Um em cada dez portugueses tem o vício da pesca. São um milhão os que, todos os anos, compram a respectiva licença para, no mar ou em água doce, faça sol ou caia chuva, darem satisfação a uma actividade que movimenta milhões de euros. O negócio, apesar da crise, floresce, ao ponto de existirem mais de 300 estabelecimentos especializados na venda de material. Há imprensa especializada e até se viaja para outros continentes na esperança de sentir a cana vergar com o peso recorde de um peixe.

Há dois anos o Estado determinou o pagamento de uma licença para quem quisesse pescar no mar, fosse a partir da praia ou empunhando uma cana dentro de um barco. Se o objectivo era obter receitas, então a medida foi um êxito: todos os anos há 700 mil portugueses que se dirigem à caixa multibanco mais próxima e, a troco de um montante (12 a 60 euros) que varia consoante o tipo de pesca e a sua periocidade, sacam o papel que os habilita a exercer a actividade. Os outros 300 mil que têm o vício, esses compram nos serviços do Ministério da Agricultura e Pescas, nas câmaras municipais ou nas juntas de freguesia, as licenças que podem ser nacionais (todo o país), regionais (para Sul ou para Norte do Tejo) ou concelhias (permitem a actividade no concelho escolhido, mas também em todos os outros que com esse façam fronteira).

Tratou-se, de resto, de impor para o mar as regras que vigoram há dezenas de anos na água doce. À semelhança do que se passa nos rios e barragens, também no mar se estabeleceram tamanhos a partir dos quais se permite capturar cada espécie. Só o defeso (em vigor de 15 de Março a 31 de Maio para a água doce) separa agora os dois tipos de pesca.
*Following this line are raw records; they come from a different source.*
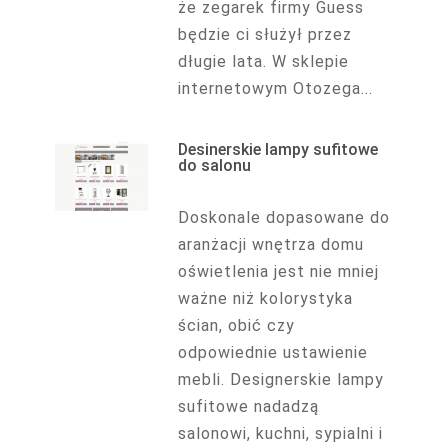
że zegarek firmy Guess
będzie ci służył przez
długie lata. W sklepie
internetowym Otozega...
Desinerskie lampy sufitowe
do salonu
Doskonale dopasowane do
aranżacji wnętrza domu
oświetlenia jest nie mniej
ważne niż kolorystyka
ścian, obić czy
odpowiednie ustawienie
mebli. Designerskie lampy
sufitowe nadadzą
salonowi, kuchni, sypialni i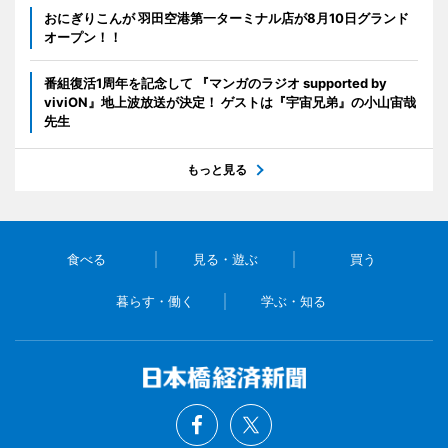
おにぎりこんが 羽田空港第一ターミナル店が8月10日グランド
オープン！！
番組復活1周年を記念して 『マンガのラジオ supported by
viviON』地上波放送が決定！ ゲストは『宇宙兄弟』の小山宙哉
先生
もっと見る
食べる
見る・遊ぶ
買う
暮らす・働く
学ぶ・知る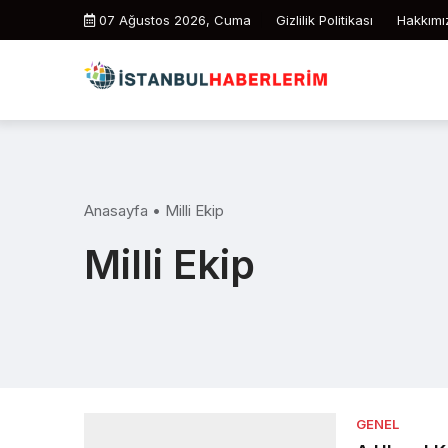
Skip
07 Ağustos 2026, Cuma
Gizlilik Politikası
Hakkımı
to
content
Anasayfa
•
Milli Ekip
Milli Ekip
GENEL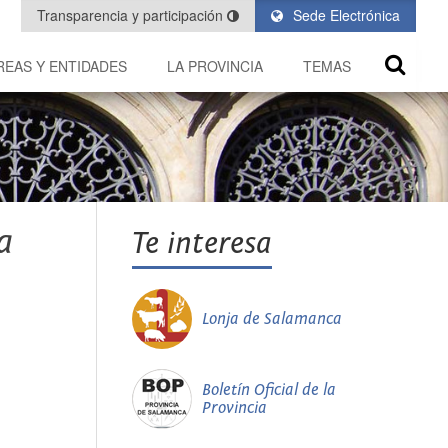
Transparencia y participación
Sede Electrónica
REAS Y ENTIDADES
LA PROVINCIA
TEMAS
a
Te interesa
Lonja de Salamanca
Boletín Oficial de la
Provincia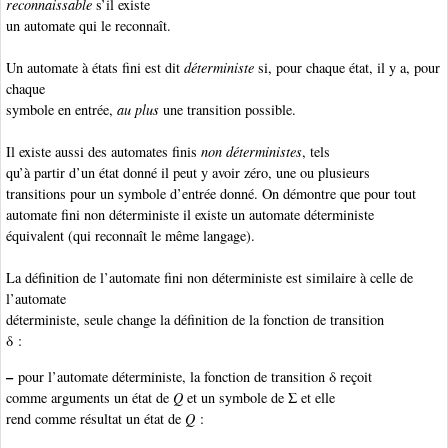
reconnaissable
s’il existe
un automate qui le reconnaît.
Un automate à états fini est dit
déterministe
si, pour chaque état, il y a, pour
chaque
symbole en entrée,
au plus
une transition possible.
Il existe aussi des automates finis
non déterministes
, tels
qu’à partir d’un état donné il peut y avoir zéro, une ou plusieurs
transitions pour un symbole d’entrée donné. On démontre que pour tout
automate fini non déterministe il existe un automate déterministe
équivalent (qui reconnaît le même langage).
La définition de l’automate fini non déterministe
est similaire à celle de
l’automate
déterministe, seule change la définition de la fonction de transition
δ :
–
pour l’automate déterministe
, la fonction de transition δ reçoit
comme arguments un état de
Q
et un symbole de Σ et elle
rend comme résultat un état de
Q
: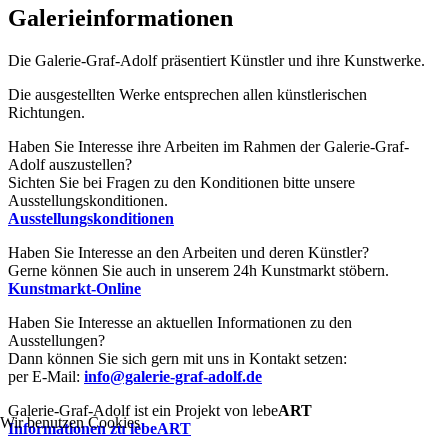
Galerieinformationen
Die Galerie-Graf-Adolf präsentiert Künstler und ihre Kunstwerke.
Die ausgestellten Werke entsprechen allen künstlerischen
Richtungen.
Haben Sie Interesse ihre Arbeiten im Rahmen der Galerie-Graf-
Adolf auszustellen?
Sichten Sie bei Fragen zu den Konditionen bitte unsere
Ausstellungskonditionen.
Ausstellungskonditionen
Haben Sie Interesse an den Arbeiten und deren Künstler?
Gerne können Sie auch in unserem 24h Kunstmarkt stöbern.
Kunstmarkt-Online
Haben Sie Interesse an aktuellen Informationen zu den
Ausstellungen?
Dann können Sie sich gern mit uns in Kontakt setzen:
per E-Mail:
info@galerie-graf-adolf.de
Galerie-Graf-Adolf ist ein Projekt von lebe
ART
Wir benutzen Cookies
Informationen zu lebeART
Não se pense, no entanto, que o material utilizado no mar é adequado para os rios e vice-versa. De facto, as maiores semelhanças entre os dois tipos de equipamento cingem-se apenas a alguns preços, porque a especificidade das linhas, a capacidade dos carretos, os tamanhos dos anzóis e bóias, as dosagens do chumbo e a configuração das canas, para já não falar nas técnicas utilizadas, são tão diferentes como diferente é um achigã de um espadarte.

Para quem possa pensar que um milhão de portugueses encartados é um número exagerado, adianta-se aqui que em Inglaterra a pesca de água doce tem mais de cinco milhões de licenças vendidas anualmente e que até existem canais de televisão cujas transmissões são apenas relativas à pesca e ao que lhe está associado: turismo, indústria, postos de trabalho.
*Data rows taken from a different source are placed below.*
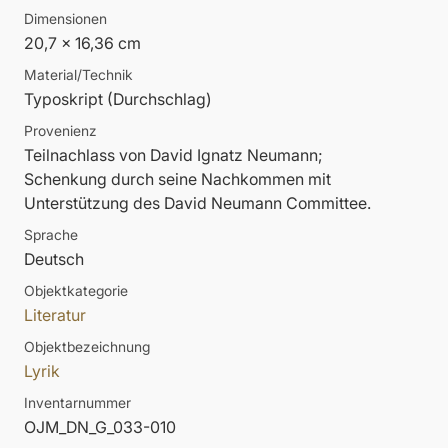
Dimensionen
20,7 x 16,36 cm
Material/Technik
Typoskript (Durchschlag)
Provenienz
Teilnachlass von David Ignatz Neumann;
Schenkung durch seine Nachkommen mit
Unterstützung des David Neumann Committee.
Sprache
Deutsch
Objektkategorie
Literatur
Objektbezeichnung
Lyrik
Inventarnummer
OJM_DN_G_033-010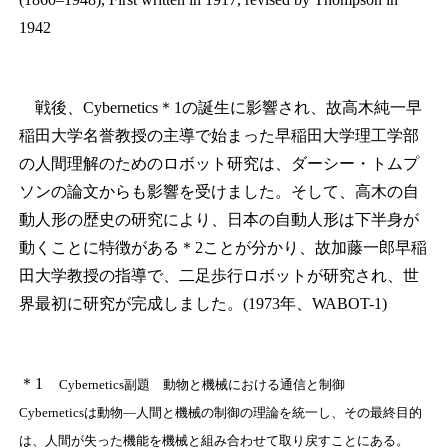
1942
戦後、Cybernetics
＊
1
の誕生に影響され、故高木純一早
稲田大学名誉教授の主導で始まった早稲田大学理工学部
の人間理解のためのロボット研究は、ダーシー・トムプ
ソンの論文からも影響を受けました。そして、高木の自
動人形の歴史の研究により、日本の自動人形は下半身が
動くことに特徴がある
＊
2
ことが分かり、故加藤一郎早稲
田大学教授の指導で、二足歩行ロボットが研究され、世
界最初に研究が完成しました。(1973年、WABOT-1)
＊
1
Cybernetics副題 動物と機械における通信と制御
Cyberneticsは動物―人間と機械の制御の理論を統一し、その最終目的
は、人間が失った機能を機械と組み合わせて取り戻すことにある。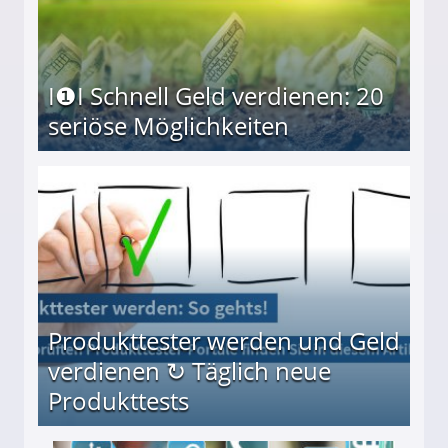
I❶I Schnell Geld verdienen: 20
seriöse Möglichkeiten
Möglichkeiten
Produkttester werden und Geld
verdienen ↻ Täglich neue
Produkttests
en ↻ Täglich neue Produkttests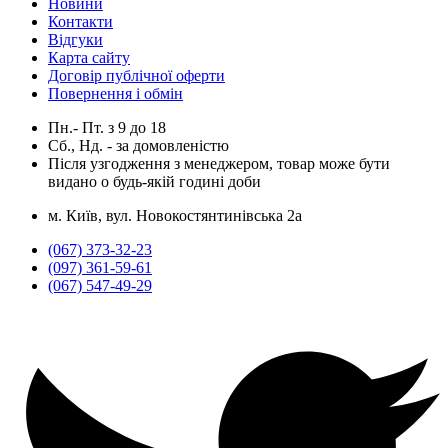
Новини
Контакти
Відгуки
Карта сайту
Договір публічної оферти
Повернення і обмін
Пн.- Пт.
з
9
до
18
Сб., Нд. -
за домовленістю
Після узгодження з менеджером, товар може бути
видано о будь-якій годині доби
м. Київ, вул. Новокостянтинівська 2а
(067) 373-32-23
(097) 361-59-61
(067) 547-49-29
Do surf casting ao big game

Os 700 mil que pescam no mar fazem-no de todos os modos e feitios, seja nos areais, nas rochas ou nos barcos, seja munidos de equipamento básico cujo somatório não ultrapassa os 200 euros, ou quais magnatas do anzol, a bordo de embarcações topo de gama, com canas especiais e carretos eléctricos.
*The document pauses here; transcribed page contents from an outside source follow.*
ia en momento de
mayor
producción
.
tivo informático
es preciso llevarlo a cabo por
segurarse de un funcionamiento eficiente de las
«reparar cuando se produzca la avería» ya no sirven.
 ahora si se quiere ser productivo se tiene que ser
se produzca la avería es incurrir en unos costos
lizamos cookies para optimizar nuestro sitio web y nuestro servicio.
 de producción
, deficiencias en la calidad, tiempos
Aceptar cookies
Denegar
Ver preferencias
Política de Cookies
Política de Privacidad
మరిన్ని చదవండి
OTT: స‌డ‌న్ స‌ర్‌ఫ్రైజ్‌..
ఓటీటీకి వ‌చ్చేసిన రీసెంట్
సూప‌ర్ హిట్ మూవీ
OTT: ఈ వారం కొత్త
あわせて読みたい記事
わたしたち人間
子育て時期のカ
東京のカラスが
O pescador que o comum dos leitores está habituado a ver é aquele que, de pé ou sentado, num areal, passa horas a olhar para a ponteira do canelão de vários metros. Este é praticante de surf casting, o modo de pesca mais cómodo e que consiste no lançamento das chumbadas a partir da praia. A força braçal repercute-se, normalmente, na captura de douradas. Uma cana custa entre 20 a 600 euros e um carreto pode ir dos 25 aos 600.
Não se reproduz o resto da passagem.